それに、師匠だって僕に優しくしてくれた。
あれが全て嘘だなんて思えない。
「ザザムさんはあれほど師匠と仲がいいじゃないですか。――あ、あれも嘘だって言うんですか?」
「嘘ではない。わしも別にソフィアが嫌いなわけではないからのう。だが、弟子という視点ではダメじゃ。見込みがない。その点、君には見込みがある。将来的にはソフィアよりも強くなるじゃろう。だからわしは、ソフィアよりも君を取る。――安心せい。ソフィアがいなくなっても、わしが面倒を見る」
僕が将来的に師匠よりも強くなる?
師匠がいなくなってもザザムさんが面倒を見てくれる。
僕は、そんなことを心配してるんじゃない!!
「……し、師匠。師匠も何とか言ってください。こんなの間違ってるって思いますよね……?」
僕はすがるような気持ちで師匠を見るが、彼女はザザムさんから視線を動かさない。
「ハル、昨日私が言ったことを覚えているか?」
「昨日……?」
「そうだ。『私は私に出来ることなら全力でハルを助ける』そう言った。あの言葉に嘘はない。例えそれで、私が死ぬことになっても、私はハルが決めたことに従う」
どうして……。
どうして、そんな簡単に諦められるんだ。
「こんなの……。こんなの間違ってる……」
「では逆に聞くが、君はどうしたいんじゃ? 強くなりたいのではなかったのか? 正直に言うが、君が強くなる方法は呪術師になるしか残されておらんのだぞ? 魔法も使えず、剣術も体術もダメ。残されたたった一つの方法が呪術師になるということなんじゃ。君も分かっているはずじゃろ」
強くなりたい。
その願いをかなえる唯一の方法が、呪術師になることだということは分かっている。
でも……。
それでも……、僕は師匠を殺したくない。
「君は、我儘じゃな」
ザザムさんのその言葉が、僕の胸に突き刺さる。
「強くなりたい。でも魔獣は殺したくない。その上、呪術師にはなりたいが、呪核の試練はやりたくない。これではまるで子供の我儘じゃ」
「別に試練をやりたくないわけでは……」
「一緒じゃよ。例え試練がソフィアを殺すというものじゃなくても、君は何かしら理由を見つけてはやりたくないと言ったはずじゃ」
「…………」
ザザムさんの言葉に、僕は何も言い返せない。
その通りだ。
きっと、僕ならどんな試練でも言い訳を考えていただろう。
今までもそうだった。
強くなりたいという一心で魔法学院に入学してからも、ずっと言い訳してきた。
孤児だから、剣術をやったことがなかったから、魔法の才能がないから、僕は強くなれないんだ。
僕が悪いわけじゃない。
僕は十分よくやっている。
結局、僕は魔法学院に入学してから魔法を失ったあの日まで、何一つ努力してこなかったのではないか。

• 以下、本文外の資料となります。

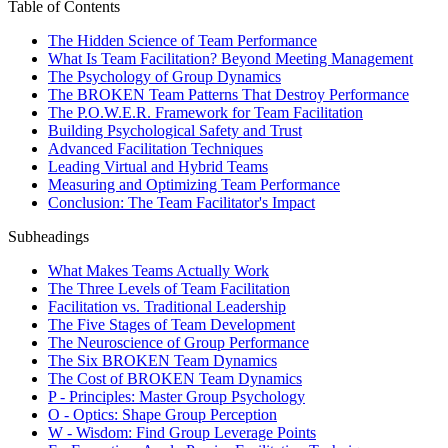
Table of Contents
The Hidden Science of Team Performance
What Is Team Facilitation? Beyond Meeting Management
The Psychology of Group Dynamics
The BROKEN Team Patterns That Destroy Performance
The P.O.W.E.R. Framework for Team Facilitation
Building Psychological Safety and Trust
Advanced Facilitation Techniques
Leading Virtual and Hybrid Teams
Measuring and Optimizing Team Performance
Conclusion: The Team Facilitator's Impact
Subheadings
What Makes Teams Actually Work
The Three Levels of Team Facilitation
Facilitation vs. Traditional Leadership
The Five Stages of Team Development
The Neuroscience of Group Performance
The Six BROKEN Team Dynamics
The Cost of BROKEN Team Dynamics
P - Principles: Master Group Psychology
O - Optics: Shape Group Perception
W - Wisdom: Find Group Leverage Points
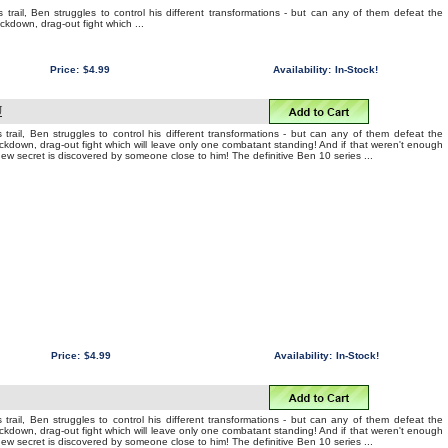
 trail, Ben struggles to control his different transformations - but can any of them defeat the
ockdown, drag-out fight which ...
Price:
$4.99
Availability:
In-Stock!
U
 trail, Ben struggles to control his different transformations - but can any of them defeat the
nockdown, drag-out fight which will leave only one combatant standing! And if that weren't enough
 new secret is discovered by someone close to him! The definitive Ben 10 series ...
Price:
$4.99
Availability:
In-Stock!
 trail, Ben struggles to control his different transformations - but can any of them defeat the
nockdown, drag-out fight which will leave only one combatant standing! And if that weren't enough
 new secret is discovered by someone close to him! The definitive Ben 10 series ...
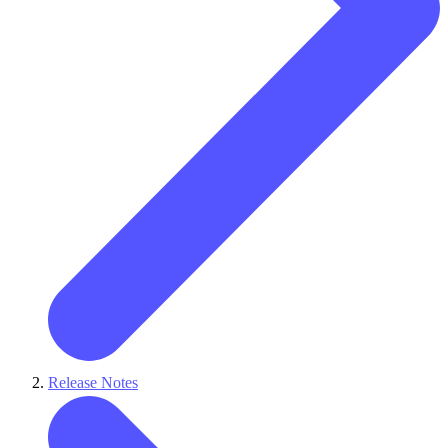
Release Notes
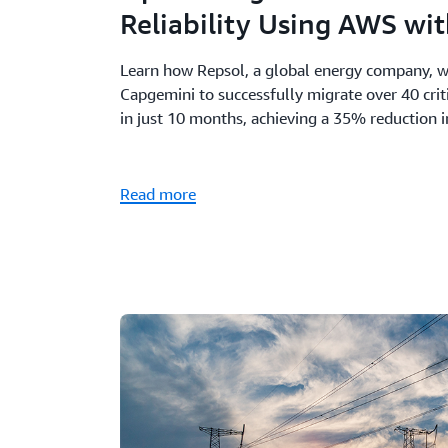
Reliability Using AWS wi
Learn how Repsol, a global energy company, 
Capgemini to successfully migrate over 40 cri
in just 10 months, achieving a 35% reduction 
Read more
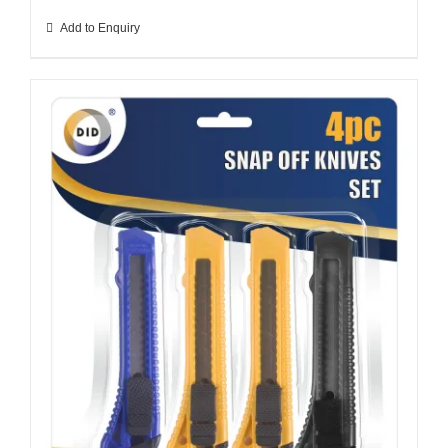
Add to Enquiry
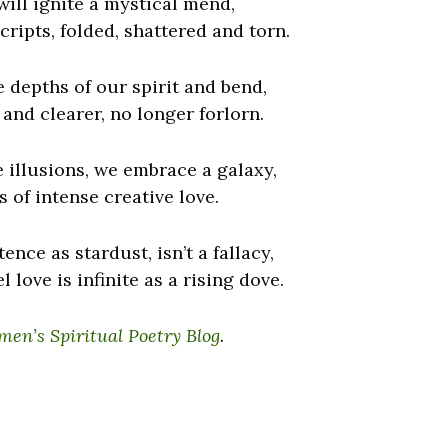
ill ignite a mystical mend,
cripts, folded, shattered and torn.
 depths of our spirit and bend,
 and clearer, no longer forlorn.
e illusions, we embrace a galaxy,
 of intense creative love.
ence as stardust, isn’t a fallacy,
el love is infinite as a rising dove.
en’s Spiritual Poetry Blog
.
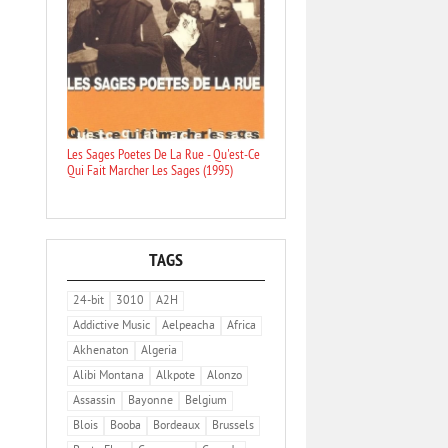
Les Sages Poetes De La Rue - Qu'est-Ce
Qui Fait Marcher Les Sages (1995)
TAGS
24-bit
3010
A2H
Addictive Music
Aelpeacha
Africa
Akhenaton
Algeria
Alibi Montana
Alkpote
Alonzo
Assassin
Bayonne
Belgium
Blois
Booba
Bordeaux
Brussels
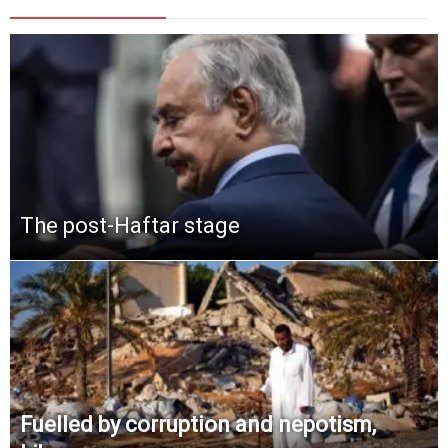
The post-Haftar stage
Fuelled by corruption and nepotism,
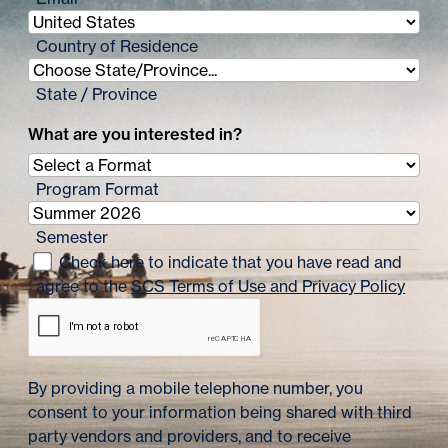
i
n
Country of Residence
a
State / Province
t
What are you interested in?
i
o
Program Format
n
Semester
Check here to indicate that you have read and
agree to the
SCS Terms of Use and Privacy Policy
By providing a mobile telephone number, you
consent to your information being shared with third
party vendors and providers, and to receive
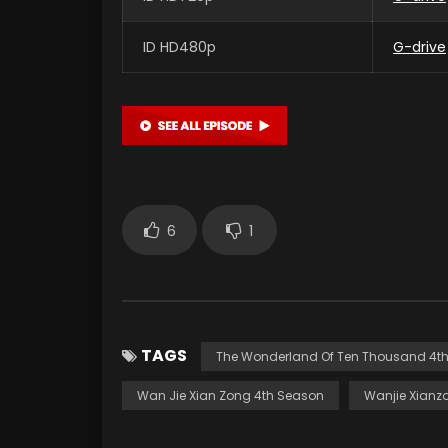
ID HD480p
G-drive
6
1
TAGS
The Wonderland Of Ten Thousand 4t
Wan Jie Xian Zong 4th Season
Wanjie Xianz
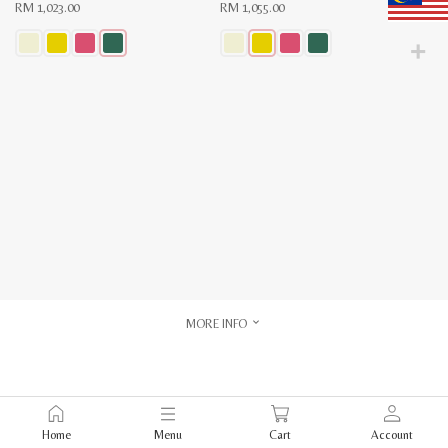
RM
1,023.00
RM
1,055.00
This
This
product
product
has
has
multiple
multiple
variants.
variants.
The
The
options
options
may
may
be
be
chosen
chosen
on
on
the
the
product
product
page
page
MORE INFO
Home
Menu
Cart
Account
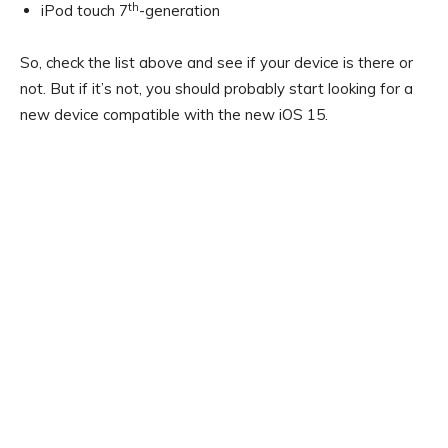
th
iPod touch 7
-generation
So, check the list above and see if your device is there or
not. But if it’s not, you should probably start looking for a
new device compatible with the new iOS 15.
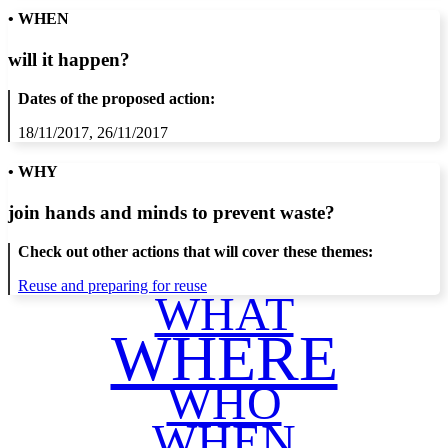
• WHEN
will it happen?
Dates of the proposed action:
18/11/2017, 26/11/2017
• WHY
join hands and minds to
prevent waste
?
Check out other actions that will cover these themes:
Reuse and preparing for reuse
WHAT
WHERE
WHO
WHEN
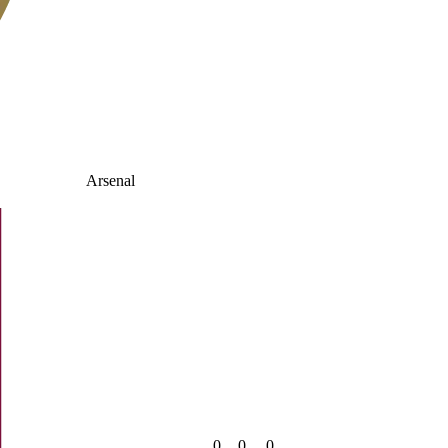
Arsenal
0
0
0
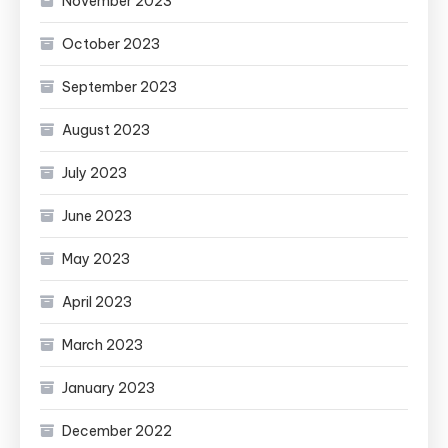
November 2023
October 2023
September 2023
August 2023
July 2023
June 2023
May 2023
April 2023
March 2023
January 2023
December 2022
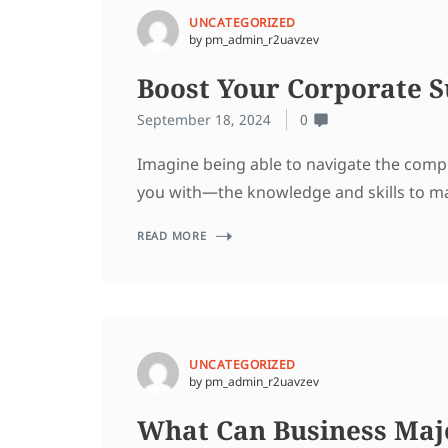
UNCATEGORIZED
by pm_admin_r2uavzev
Boost Your Corporate S
September 18, 2024
0
Imagine being able to navigate the compl
you with—the knowledge and skills to ma
READ MORE
UNCATEGORIZED
by pm_admin_r2uavzev
What Can Business Majo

環境のせいにばかりしてきて、自分で環境を変える努力をしてこなかったのではないか。
そう思った時、僕はもう何も言い返せなかった。
ザザムさんはそんな僕に見向きもせず玄関に向かい、そこで立ち止まると、
「もう一度よく考えなおしてみることじゃな。一晩やろう。明日の朝、結論を聞かせてもらう。自分にとって最も大切なものは何なのか、しっかり考えるんじゃな」
それだけ言い残し、彼はこの家から出て行った。